▸ **About this task**: From the listing below, output the lines between the one with "comentarios" and the one with "виде задержаны 2 водителя.", including those two, and nothing else. Pictures are not copied.

==== Records shown

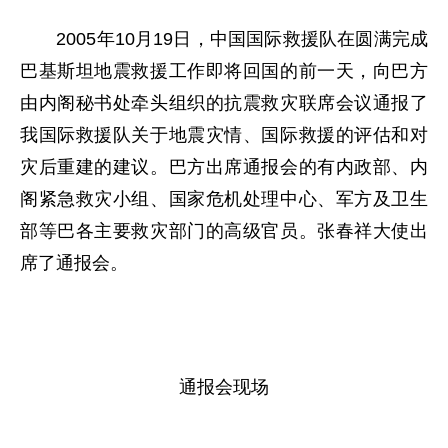
2005年10月19日，中国国际救援队在圆满完成
巴基斯坦地震救援工作即将回国的前一天，向巴方
由内阁秘书处牵头组织的抗震救灾联席会议通报了
我国际救援队关于地震灾情、国际救援的评估和对
灾后重建的建议。巴方出席通报会的有内政部、内
阁紧急救灾小组、国家危机处理中心、军方及卫生
部等巴各主要救灾部门的高级官员。张春祥大使出
席了通报会。
通报会现场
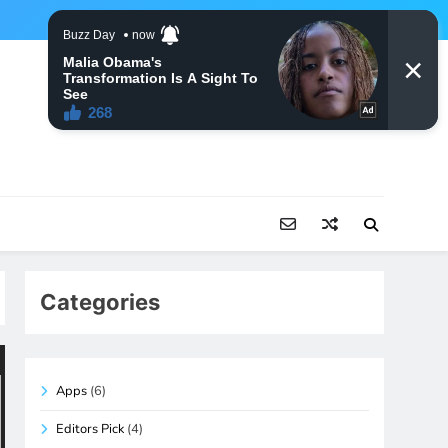
Categories
Apps
(6)
Editors Pick
(4)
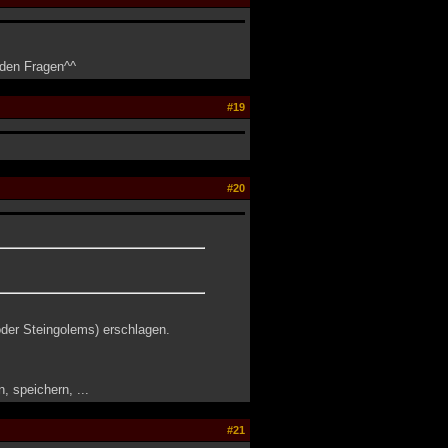
 den Fragen^^
#19
#20
der Steingolems) erschlagen.
 speichern, ...
#21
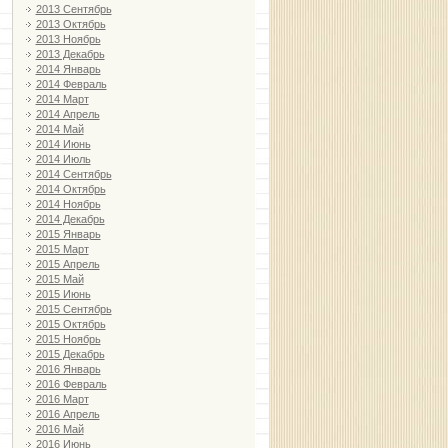
2013 Сентябрь
2013 Октябрь
2013 Ноябрь
2013 Декабрь
2014 Январь
2014 Февраль
2014 Март
2014 Апрель
2014 Май
2014 Июнь
2014 Июль
2014 Сентябрь
2014 Октябрь
2014 Ноябрь
2014 Декабрь
2015 Январь
2015 Март
2015 Апрель
2015 Май
2015 Июнь
2015 Сентябрь
2015 Октябрь
2015 Ноябрь
2015 Декабрь
2016 Январь
2016 Февраль
2016 Март
2016 Апрель
2016 Май
2016 Июнь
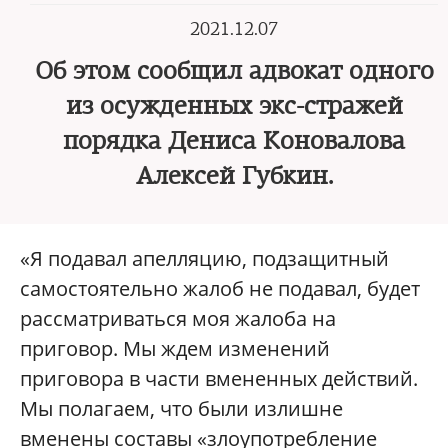
2021.12.07
Об этом сообщил адвокат одного
из осужденных экс-стражей
порядка Дениса Коновалова
Алексей Губкин.
«Я подавал апелляцию, подзащитный
самостоятельно жалоб не подавал, будет
рассматриваться моя жалоба на
приговор. Мы ждем изменений
приговора в части вмененных действий.
Мы полагаем, что были излишне
вменены составы «злоупотребление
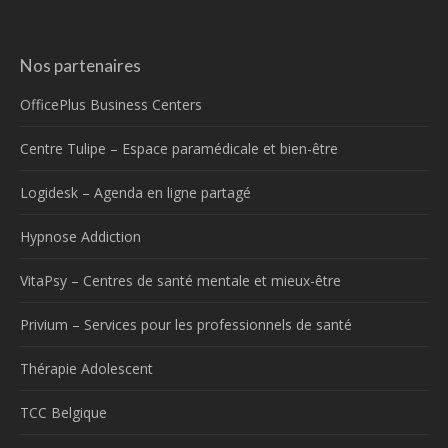
Nos partenaires
OfficePlus Business Centers
Centre Tulipe – Espace paramédicale et bien-être
Logidesk – Agenda en ligne partagé
Hypnose Addiction
VitaPsy – Centres de santé mentale et mieux-être
Privium – Services pour les professionnels de santé
Thérapie Adolescent
TCC Belgique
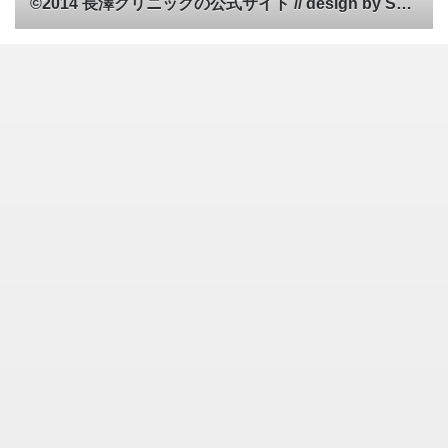
©2014 長澤クリニックの公式サイト // design by SAN-ESU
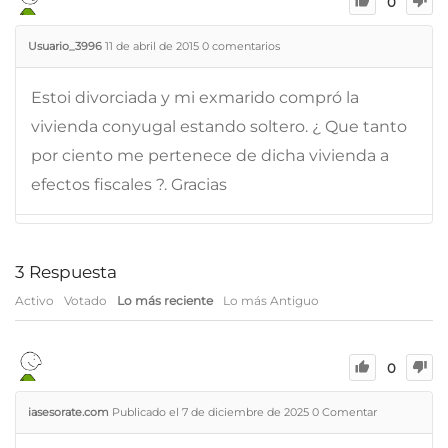
0
Usuario_3996
11 de abril de 2015
0
comentarios
Estoi divorciada y mi exmarido compró la
vivienda conyugal estando soltero. ¿ Que tanto
por ciento me pertenece de dicha vivienda a
efectos fiscales ?. Gracias
3
Respuesta
Activo
Votado
Lo más reciente
Lo más Antiguo
0
iasesorate.com
Publicado el 7 de diciembre de 2025
0
Comentar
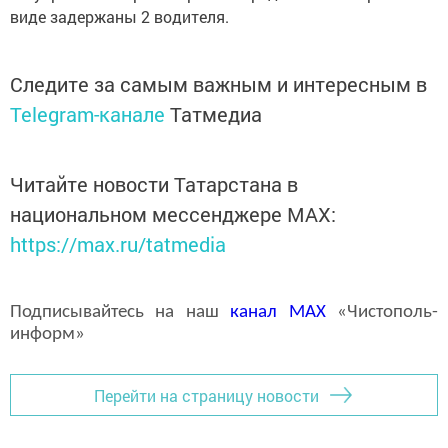
виде задержаны 2 водителя.
Следите за самым важным и интересным в
Telegram-канале
Татмедиа
Читайте новости Татарстана в
национальном мессенджере MАХ:
https://max.ru/tatmedia
Подписывайтесь на наш
канал
MAX
«Чистополь-
информ»
Перейти на страницу новости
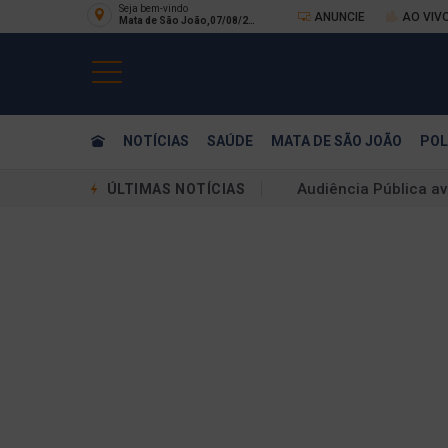
Seja bem-vindo
ANUNCIE
AO VIV
Mata de São João,07/08/20
26
NOTÍCIAS
SAÚDE
MATA DE SÃO JOÃO
POL
Audiência Pública a
ÚLTIMAS NOTÍCIAS
Além do Vício: Fragi
Estudo da polilamini
Ideb mostra avanço 
Vereadora do PSOL q
81 anos de Hiroshim
Projeção do governo 
STJ analisa denúncia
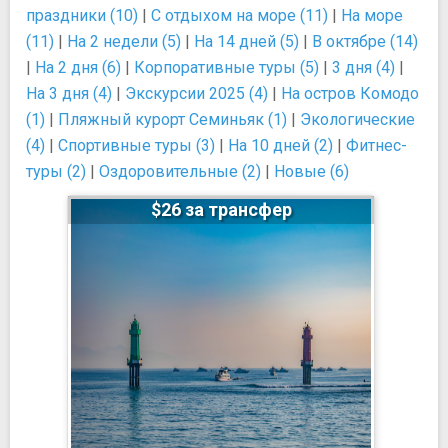
праздники (10)
|
С отдыхом на море (11)
|
На море
(11)
|
На 2 недели (5)
|
На 14 дней (5)
|
В октябре (14)
|
На 2 дня (6)
|
Корпоративные туры (5)
|
3 дня (4)
|
На 3 дня (4)
|
Экскурсии 2025 (4)
|
На остров Комодо
(1)
|
Пляжный курорт Семиньяк (1)
|
Экологические
(4)
|
Спортивные туры (3)
|
На 10 дней (2)
|
Фитнес-
туры (2)
|
Оздоровительные (2)
|
Новые (6)
$26 за трансфер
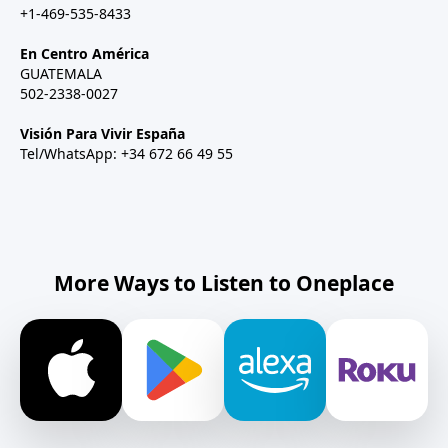
+1-469-535-8433
En Centro América
GUATEMALA
502-2338-0027
Visión Para Vivir España
Tel/WhatsApp: +34 672 66 49 55
More Ways to Listen to Oneplace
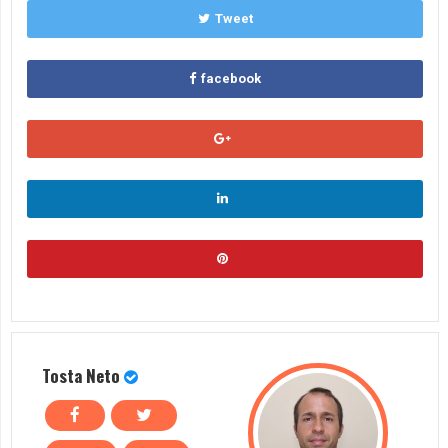
Tweet
facebook
Tosta Neto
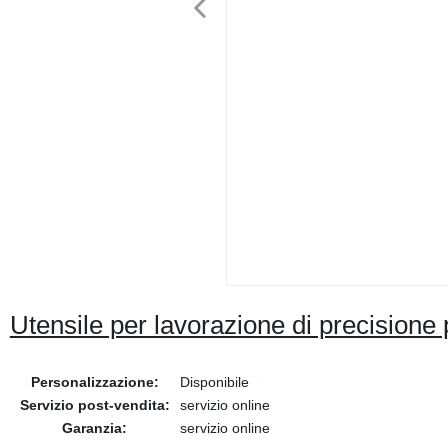
Utensile per lavorazione di precisione 
Personalizzazione:
Disponibile
Servizio post-vendita:
servizio online
Garanzia:
servizio online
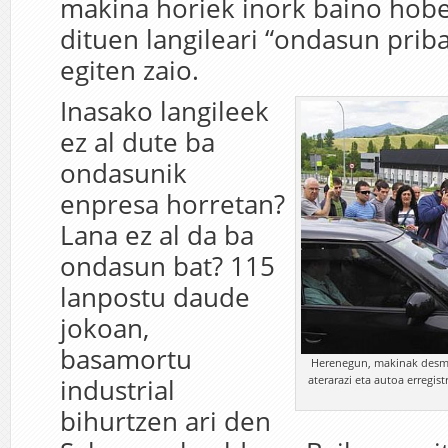
makina horiek inork baino hob
dituen langileari “ondasun priba
egiten zaio.
Inasako langileek
ez al dute ba
ondasunik
enpresa horretan?
Lana ez al da ba
ondasun bat? 115
lanpostu daude
jokoan,
basamortu
Herenegun, makinak desmun
aterarazi eta autoa erregist
industrial
bihurtzen ari den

========

▸ **Completed task**:
comentarios
Estoi divorciada y mi exmarido compró la
vivienda conyugal estando soltero. ¿ Que tanto
por ciento me pertenece de dicha vivienda a
efectos fiscales ?. Gracias
3
Respuesta
Activo
Votado
Lo más reciente
Lo más Antiguo
0
iasesorate.com
Publicado el 7 de diciembre de 2025
0
Comentar
виде задержаны 2 водителя.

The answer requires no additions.